The DARPA/MIT requirements call for distributing the drive electronics between the display itself and discrete components. Initially, this allows compatibility with legacy analog video formats, such as those provided by most laptop PCs. Ultimately, it enables low-cost application-specific integrated circuits to process emerging digital video formats, such as those in the latest consumer products. Addressing the drive electronics will require determining the optimal level of very-large-scale integration to maintain an aggressive power budget, while allowing for future system flexibility.

The silicon backplane allows additional functionality such as driver circuitry, video decoders, and signal-conditioning electronics to be integrated into the display itself. This technology is ideal for portable electronics, such as mobile phone handsets, in which small size and low power consumption are very important.

Consumer market

One more step is needed before such a device is ready for consumer use—an upgrade to the wireless network that will enable enough bandwidth for visual images. Mobile communications providers currently are exploring the integration of the Internet with wireless devices by designing products that operate with the current wireless infrastructure, using low-resolution monochrome displays. The Wireless Access Protocol (WAP) standard targets fast delivery of Internet information to mobile users along with advanced value-added services.

The WAP is a communications protocol and application environment that can be used in hand-held digital wireless devices such as cellular telephones and pagers. It has been designed to work with most wireless networks, such as cellular digital packet data (CDPD), code division multiple access (CDMA), and global system for mobile communications (GSM). This open global standard has the support of a high percentage of the communications industry, as evidenced by communications giants such as Motorola (Schaumburg, IL), Ericsson (Stockholm, Sweden), and Nokia (Keilalahdentie, Finland), who are providing infrastructures to support the WAP standard. Cellular phones are emerging to equip consumers with access to the Internet in the palm of their hands. By implementing wireless mark-up language (WML), a simplified version of hypertext markup language (HTML), the WAP enables an Internet page to fit the display of a mobile communication device.

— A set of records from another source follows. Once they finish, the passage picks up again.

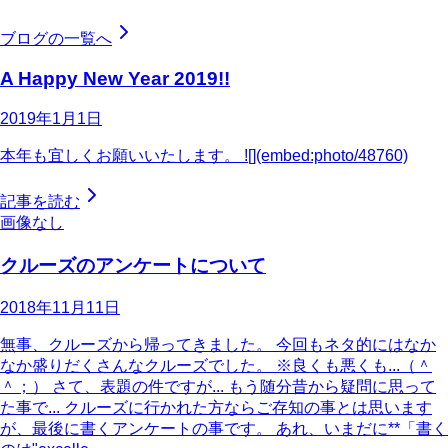
ブログの一覧へ
A Happy New Year 2019!!
2019年1月1日
本年も宜しくお願いいたします。 ![](embed:photo/48760)
記事を読む
画像なし
クルーズのアンケートについて
2018年11月11日
無事、クルーズから帰ってきました。 今回もネタ的にはなか
なか盛りだくさんなクルーズでした。 ※良くも悪くも...（＾
＾；） さて、表題の件ですが... もう随分昔から疑問に思って
た事で... クルーズに行かれた方ならご存知の事とは思います
が、最後に書くアンケートの事です。 あれ、いまだに**「書く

Making the wireless applications ready for the Internet forces designers to address the specific constraints of several portable electronics products. Wireless terminals are by definition feature phones, smart phones, and communicators. A feature phone will offer Internet browsing and text messaging. Smart phones have similar capabilities with a larger display, and the communicator is an advanced terminal about the size of a palmtop computer with a large display. The specifications define a microbrowser that can fit in a limited amount of memory in any of these mobile devices. Proxy technology and compression in the network interface minimizes process load enabling use of an inexpensive central processing unit in the handset.

Products using this technology consume less power, thereby extending battery life. The WAP intends to offer interactive services such as weather, banking, and news to users regardless of the wireless network or the small-screen wireless terminal that they are using.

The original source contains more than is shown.